The pattern of missed payments and failed construction deadlines is reminiscent of Essar’s previous ownership term under the Ruia fmaily, which missed a $10 million payment to the state in April 2016 before filing a $1.1 billion bankruptcy claim that July, with $74 million owed to local contractors.

Later that year, Clarke was ousted as CEO of Mesabi Metallics and replaced by Gary Heasley. Still, construction failed to launch and Essar Global officially rejoined the ownership group in January 2019, on the same day Walz was inaugurated as governor.

Essar re-emerged as the principal owner of Mesabi Metallics in January 2019 by gobbling up the company’s debt, and immediately sought to form a project team with Stelco and Mercuria to complete the pellet plant. Led by its subsidiary, Essar Capital Americas and former Essar Steel Minnesota CEO Madhu Vuppuluri, the India-based conglomerate failed to raise nearly $800 million from investors to restart construction on the once-promising project that offered 700 construction jobs and 350 permanent jobs.

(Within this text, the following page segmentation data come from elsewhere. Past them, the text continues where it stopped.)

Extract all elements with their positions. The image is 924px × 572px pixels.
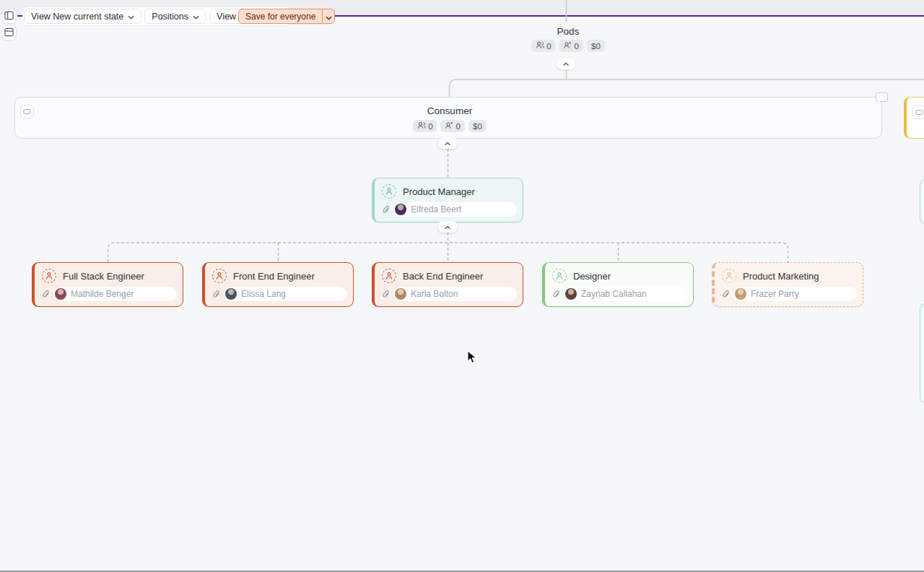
pods-budget-value: $0 — [591, 42, 601, 51]
pods-members-badge: 0 — [531, 40, 555, 52]
consumer-title: Consumer — [427, 105, 472, 116]
pods-title: Pods — [557, 26, 580, 37]
consumer-budget-value: $0 — [473, 122, 482, 131]
avatar — [55, 288, 66, 300]
role-title: Product Marketing — [743, 271, 819, 282]
avatar — [395, 204, 406, 215]
person-name: Mathilde Benger — [71, 289, 134, 299]
consumer-collapse-button[interactable] — [438, 137, 457, 149]
comment-indicator[interactable] — [876, 92, 888, 102]
person-plus-icon — [445, 121, 454, 131]
person-name: Elissa Lang — [241, 289, 286, 299]
product-manager-collapse-button[interactable] — [438, 221, 457, 233]
pod-2-container-clipped[interactable] — [904, 97, 924, 139]
people-icon — [417, 121, 426, 131]
consumer-budget-badge: $0 — [468, 120, 487, 132]
positions-dropdown[interactable]: Positions — [144, 9, 206, 24]
consumer-members-badge: 0 — [413, 120, 437, 132]
paperclip-icon — [382, 205, 390, 214]
person-name: Zaynab Callahan — [581, 289, 647, 299]
role-card-front-end-engineer[interactable]: Front End Engineer Elissa Lang — [202, 262, 354, 307]
chevron-up-icon — [443, 222, 452, 233]
chevron-down-icon — [326, 10, 332, 23]
pods-members-count: 0 — [546, 42, 551, 51]
view-state-dropdown[interactable]: View New current state — [24, 9, 141, 24]
positions-label: Positions — [152, 12, 188, 22]
assigned-person[interactable]: Elfreda Beert — [393, 202, 517, 217]
chevron-down-icon — [128, 12, 134, 22]
role-card-product-marketing[interactable]: Product Marketing Frazer Parry — [712, 262, 863, 307]
position-icon — [552, 269, 567, 283]
avatar — [565, 288, 577, 300]
pods-badges: 0 0 $0 — [531, 40, 605, 52]
paperclip-icon — [722, 290, 730, 298]
position-icon — [382, 184, 396, 199]
role-title: Front End Engineer — [233, 271, 315, 282]
chevron-up-icon — [562, 58, 570, 69]
org-chart-canvas[interactable]: View New current state Positions View Se… — [0, 0, 924, 572]
pod-consumer-container[interactable] — [14, 97, 882, 139]
person-name: Frazer Parry — [751, 289, 799, 299]
sidebar-icon — [4, 11, 14, 22]
role-title: Back End Engineer — [403, 271, 483, 282]
consumer-open-roles-count: 0 — [456, 122, 461, 131]
position-icon — [212, 269, 227, 283]
pod-2-card-clipped[interactable] — [920, 179, 924, 224]
consumer-members-count: 0 — [428, 122, 432, 131]
chevron-down-icon — [193, 12, 199, 22]
assigned-person[interactable]: Elissa Lang — [224, 287, 347, 301]
pods-budget-badge: $0 — [587, 40, 605, 52]
pod-2-collapse-pod-button[interactable] — [912, 105, 924, 119]
pods-open-roles-count: 0 — [575, 42, 579, 51]
pods-collapse-button[interactable] — [557, 58, 575, 69]
assigned-person[interactable]: Zaynab Callahan — [564, 287, 687, 301]
role-card-product-manager[interactable]: Product Manager Elfreda Beert — [372, 178, 523, 222]
position-icon — [722, 269, 736, 283]
paperclip-icon — [382, 290, 390, 298]
assigned-person[interactable]: Karla Bolton — [393, 287, 517, 301]
consumer-open-roles-badge: 0 — [441, 120, 465, 132]
position-icon — [382, 269, 396, 283]
paperclip-icon — [42, 290, 50, 298]
role-card-designer[interactable]: Designer Zaynab Callahan — [542, 262, 694, 307]
mouse-cursor — [467, 350, 476, 367]
role-card-back-end-engineer[interactable]: Back End Engineer Karla Bolton — [372, 262, 523, 307]
role-card-full-stack-engineer[interactable]: Full Stack Engineer Mathilde Benger — [32, 262, 183, 307]
save-split-button: Save for everyone — [238, 9, 335, 24]
role-title: Full Stack Engineer — [63, 271, 144, 282]
paperclip-icon — [552, 290, 560, 298]
view-state-label: View New current state — [31, 12, 123, 22]
people-icon — [536, 41, 544, 51]
pod-oval-icon — [915, 110, 923, 115]
role-title: Product Manager — [403, 186, 475, 197]
pods-open-roles-badge: 0 — [559, 40, 583, 52]
avatar — [395, 288, 406, 300]
position-icon — [42, 269, 56, 283]
consumer-collapse-pod-button[interactable] — [20, 105, 34, 118]
person-name: Karla Bolton — [411, 289, 458, 299]
table-rows-icon — [4, 27, 14, 39]
assigned-person[interactable]: Mathilde Benger — [53, 287, 177, 301]
save-options-caret[interactable] — [322, 9, 334, 23]
paperclip-icon — [212, 290, 220, 298]
save-for-everyone-button[interactable]: Save for everyone — [239, 9, 322, 23]
person-name: Elfreda Beert — [411, 204, 461, 214]
role-title: Designer — [573, 271, 611, 282]
toggle-table-view-button[interactable] — [1, 25, 17, 40]
pod-2-card-clipped-2[interactable] — [920, 303, 924, 403]
consumer-badges: 0 0 $0 — [413, 120, 487, 132]
avatar — [735, 288, 746, 300]
person-plus-icon — [564, 41, 572, 51]
pod-oval-icon — [23, 109, 31, 114]
avatar — [225, 288, 237, 300]
toggle-sidebar-button[interactable] — [1, 9, 17, 24]
assigned-person[interactable]: Frazer Parry — [733, 287, 857, 301]
chevron-up-icon — [443, 138, 452, 149]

DNR officials and Walz have met with Stelco and Mercuria about the project, saying they want it to move forward without Essar’s direct involvement in the construction or operation.

A “credible partner” for the state has yet to emerge and members of the Iron Range Delegation have since taken a stronger stance against Essar, calling for one or all of the “big three” mining companies — Cleveland-Cliffs, ArcelorMittal and U.S. Steel — to step up and take control. Cliffs already controls more than 3,700 acres of land and minerals in the project area.

Walz said earlier this year that the state held a meeting with interested parties, naming Mercuria and Stelco, which Essar recruited as a potential partners. But no progress has since been made toward a deal that would satisfy the state.

Meanwhile, the project has also fallen behind on payments to Itasca County and owes a substantial sum in delinquent second-half property taxes from 2019.

A review of the 15 highest-taxed parcels in the county show more than $418,000 owed in delinquent taxes. Between the two companies, they have about 500 parcels of land.

Essar first took control of the massive project in 2008 and the Nashwauk facility — the state’s first all-new taconite mine and processing center in decades — was supposed to be employing 350 people by 2014, and producing some 7 million tons of taconite iron ore pellets each year. Plans also originally called for an iron and steel plant on the site, creating even more jobs.

Patience with the project is running out from Iron Range delegation members. Rep. Dave Lislegard of Aurora has openly called for the state to work with Cliffs, nothing any project will have to go through the company’s vast land holdings.

Sen. David Tomassoni, DFL-Chisholm, has said he wants to see a local, reputable company gain control. At the RAMS meeting earlier this year, Rep. Julie Sandstede, DFL-Hibbing, also said she wants to incentivise one of the “big three” of Cliffs, ArcelorMittal or U.S. Steel to work together on a solution.

“No more Essar,” she told the crowd. “It’s time to move on.”

Forum News Service contributed to this report.